Text of statute as originally enacted

= Bulls, etc., from Rome Act 1571 =

Act of the Parliament of England

The Bulls, etc., from Rome Act 1571 (13 Eliz. 1. c. 2) was an act of the Parliament of England during the English Reformation, with the long-title An Act against the bringing in and putting in execution of bulls writings or instruments and other superstitious things from the See of Rome.

The act punished with high treason those who published papal bulls and Roman Catholic priests and their converts. The act was a response to Pope Pius V's Regnans in Excelsis.

== Proceedings under the act ==
In 1911, Pope Pius X excommunicated Arnold Mathew from the Catholic Church. The Times reported on this excommunication and included an English language translation of the Latin language document which described Mathew, among other things, as a "pseudo-bishop". Mathew's attorney argued, in the 1913 trial Mathew v. "The Times" Publishing Co., Ltd., that publication of the excommunication by The Times in English was high treason under the act. The trial was, according to a 1932 article in The Tablet, the last time this principle was invoked and the judge, Charles Darling, 1st Baron Darling, "held that it was not unlawful to publish a Papal Bull in a newspaper simply for the information of the public."

== Subsequent developments ==
So much of the act "as imposes the Penalties or Punishments therein mentioned" was repealed by section 1 of the Religious Disabilities Act 1846 (9 & 10 Vict. c. 59). Although breaching the act ceased to be a crime after the passing of the act, it remained unlawful until the act was repealed.

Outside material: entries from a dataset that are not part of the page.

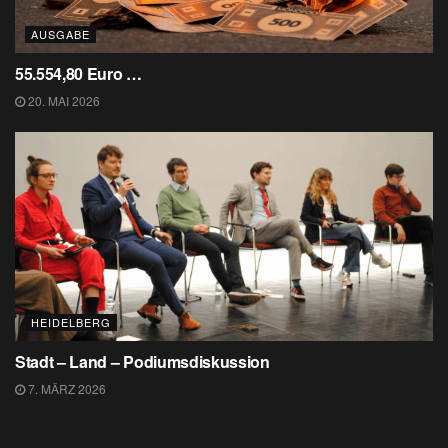
AUSGABE
55.554,80 Euro …
20. MAI 2026
HEIDELBERG
Stadt – Land – Podiumsdiskussion
7. MÄRZ 2026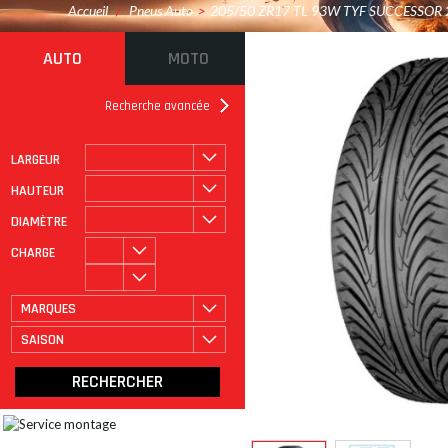
Accueil
/
Pneus Auto
>
205/50 ZR17 TL 93W TYF SUCCESSOR 
AUTO
MOTO
Recherche avancée
LARGEUR
ROULAGE À PLAT
CATÉGORIE
HAUTEUR
DIAMÈTRE
CHARGE
MARQUES
SAISON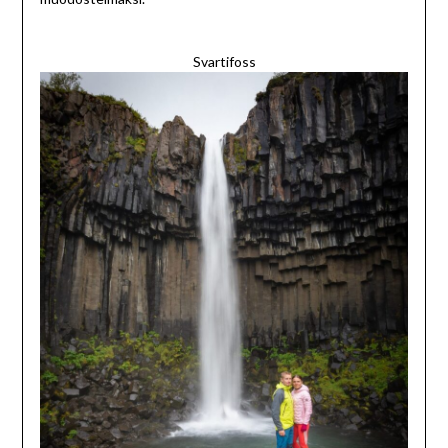
Svartifoss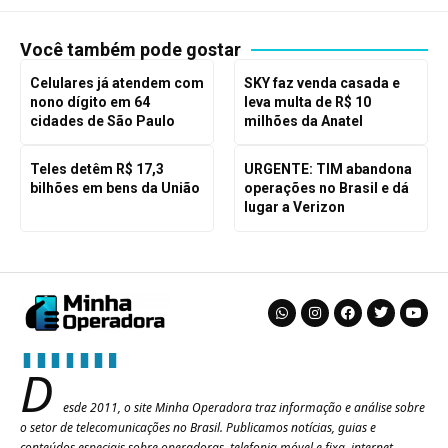
Você também pode gostar
Celulares já atendem com
SKY faz venda casada e
nono dígito em 64
leva multa de R$ 10
cidades de São Paulo
milhões da Anatel
Teles detêm R$ 17,3
URGENTE: TIM abandona
bilhões em bens da União
operações no Brasil e dá
lugar a Verizon
D
esde 2011, o site Minha Operadora traz informação e análise sobre
o setor de telecomunicações no Brasil. Publicamos notícias, guias e
conteúdos especiais sobre operadoras, telefonia móvel e fixa, internet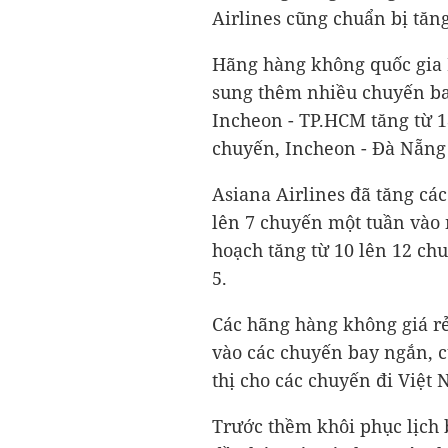
Airlines cũng chuẩn bị tăn
Hãng hàng không quốc gia 
sung thêm nhiều chuyến bay
Incheon - TP.HCM tăng từ 1
chuyến, Incheon - Đà Nẵng 
Asiana Airlines đã tăng c
lên 7 chuyến một tuần vào 
hoạch tăng từ 10 lên 12 ch
5.
Các hãng hàng không giá rẻ
vào các chuyến bay ngắn, 
thị cho các chuyến đi Việt
Trước thềm khôi phục lịch 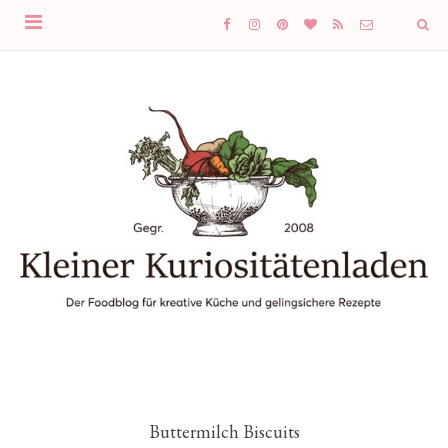
Buttermilch Biscuits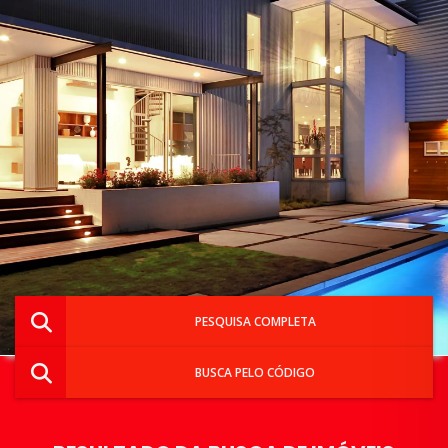
PESQUISA COMPLETA
BUSCA PELO CÓDIGO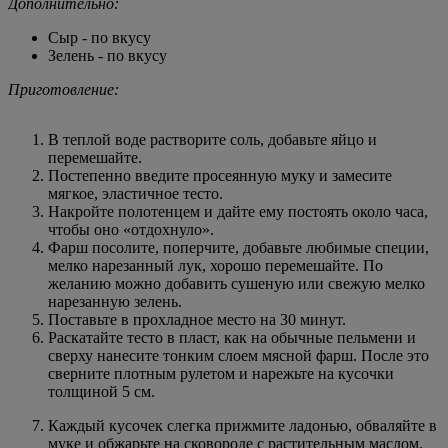
Дополнительно:
Сыр - по вкусу
Зелень - по вкусу
Приготовление:
В теплой воде растворите соль, добавьте яйцо и
перемешайте.
Постепенно введите просеянную муку и замесите
мягкое, эластичное тесто.
Накройте полотенцем и дайте ему постоять около часа,
чтобы оно «отдохнуло».
Фарш посолите, поперчите, добавьте любимые специи,
мелко нарезанный лук, хорошо перемешайте. По
желанию можно добавить сушеную или свежую мелко
нарезанную зелень.
Поставьте в прохладное место на 30 минут.
Раскатайте тесто в пласт, как на обычные пельмени и
сверху нанесите тонким слоем мясной фарш. После это
сверните плотным рулетом и нарежьте на кусочки
толщиной 5 см.
Каждый кусочек слегка прижмите ладонью, обваляйте в
муке и обжарьте на сковороде с растительным маслом.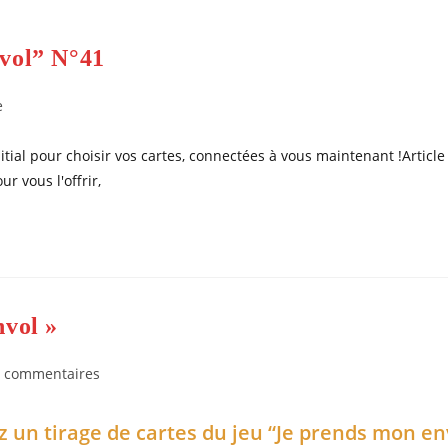
nvol” N°41
e
nitial pour choisir vos cartes, connectées à vous maintenant !Article
r vous l'offrir,
nvol »
mentaires
 commentaires
ez un tirage de cartes du jeu “Je prends mon en
ication :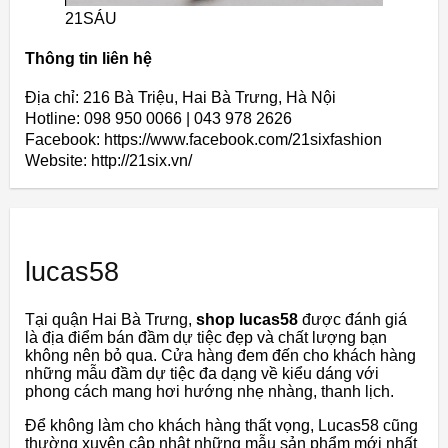
21SÁU
Thông tin liên hệ
Địa chỉ: 216 Bà Triệu, Hai Bà Trưng, Hà Nội
Hotline: 098 950 0066 | 043 978 2626
Facebook: https://www.facebook.com/21sixfashion
Website: http://21six.vn/
lucas58
Tại quận Hai Bà Trưng,
shop lucas58
được đánh giá
là địa điểm bán đầm dự tiệc đẹp và chất lượng bạn
không nên bỏ qua. Cửa hàng đem đến cho khách hàng
những mẫu đầm dự tiệc đa dạng về kiểu dáng với
phong cách mang hơi hướng nhẹ nhàng, thanh lịch.
Để không làm cho khách hàng thất vọng, Lucas58 cũng
thường xuyên cập nhật những mẫu sản phẩm mới nhất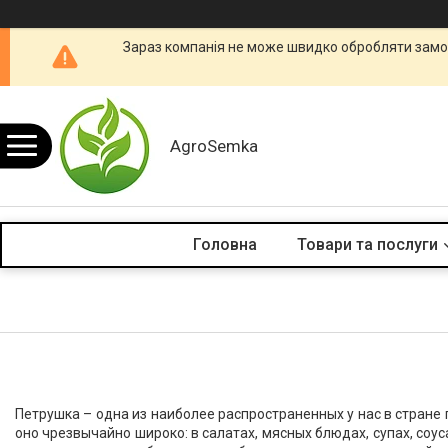
Зараз компанія не може швидко обробляти замов
AgroSemka
Головна
Товари та послуги
Петрушка – одна из наиболее распространенных у нас в стране 
оно чрезвычайно широко: в салатах, мясных блюдах, супах, соу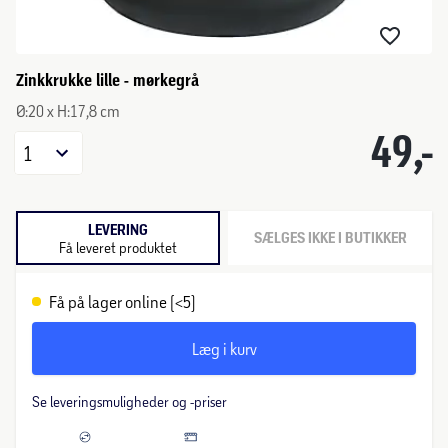
Zinkkrukke lille - mørkegrå
Ø:20 x H:17,8 cm
49,-
1
LEVERING
SÆLGES IKKE I BUTIKKER
Få leveret produktet
Få på lager online (<5)
Læg i kurv
Se leveringsmuligheder og -priser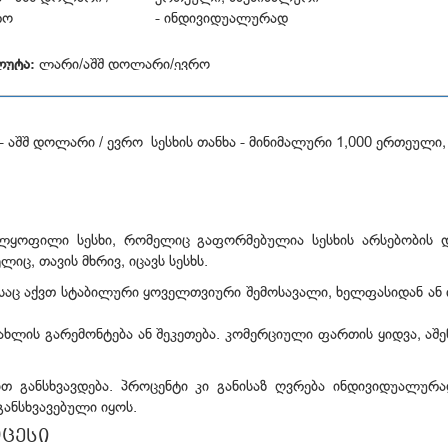
ა საკომისიო:
5 დოლარი, საკრედიტ ბიუროში გადამოწმება
რო
- ინდივიდუალურად
ლუტა:
ლარი/აშშ დოლარი/ევრო
- აშშ დოლარი / ევრო სესხის თანხა - მინიმალური 1,000 ერთეული,
ველყოფილი სესხი, რომელიც გაფორმებულია სესხის არსებობის 
იც, თავის მხრივ, იცავს სესხს.
აც აქვთ სტაბილური ყოველთვიური შემოსავალი, ხელფასიდან ან იჯ
ახლის გარემონტება ან შეკეთება. კომერციული ფართის ყიდვა, აშენ
ით განსხვავდება. პროცენტი კი განისაზ ღვრება ინდივიდუალურ
ანსხვავებული იყოს.
ოცესი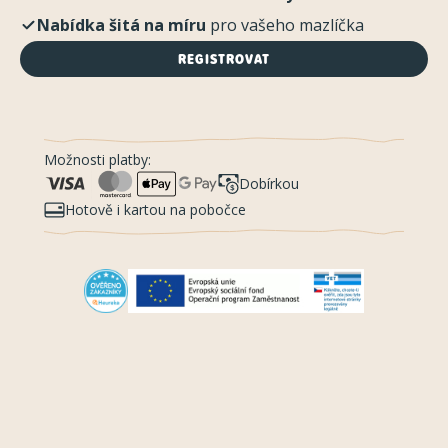
Nabídka šitá na míru
pro vašeho mazlíčka
REGISTROVAT
Možnosti platby:
Dobírkou
Hotově i kartou na pobočce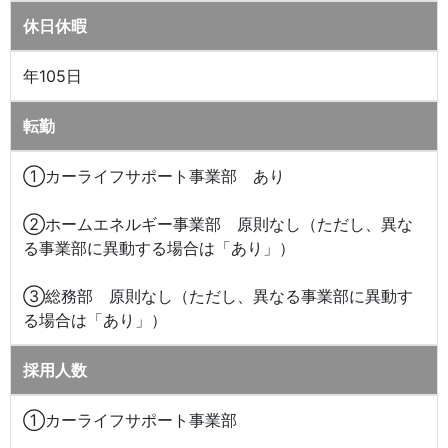
休日休暇
年105日
転勤
①カーライフサポート事業部 あり
②ホームエネルギー事業部 原則なし（ただし、異な
る事業部に異動する場合は「あり」）
③総務部 原則なし（ただし、異なる事業部に異動す
る場合は「あり」）
採用人数
①カーライフサポート事業部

Sections 4–6 of the act were repealed by section 1 of, and the schedule to, the Statute Law Revision Act 1863 (26 & 27 Vict. c. 125), which came into force on 28 July 1863.

Section 8 of the act was repealed by section 10(2) of, and part I of schedule 3 to, the Criminal Law Act 1967, which came into force on 1 January 1968.

The whole act so far as unrepealed was repealed by section 1 of, and part II of the schedule to, the Statute Law (Repeals) Act 1969.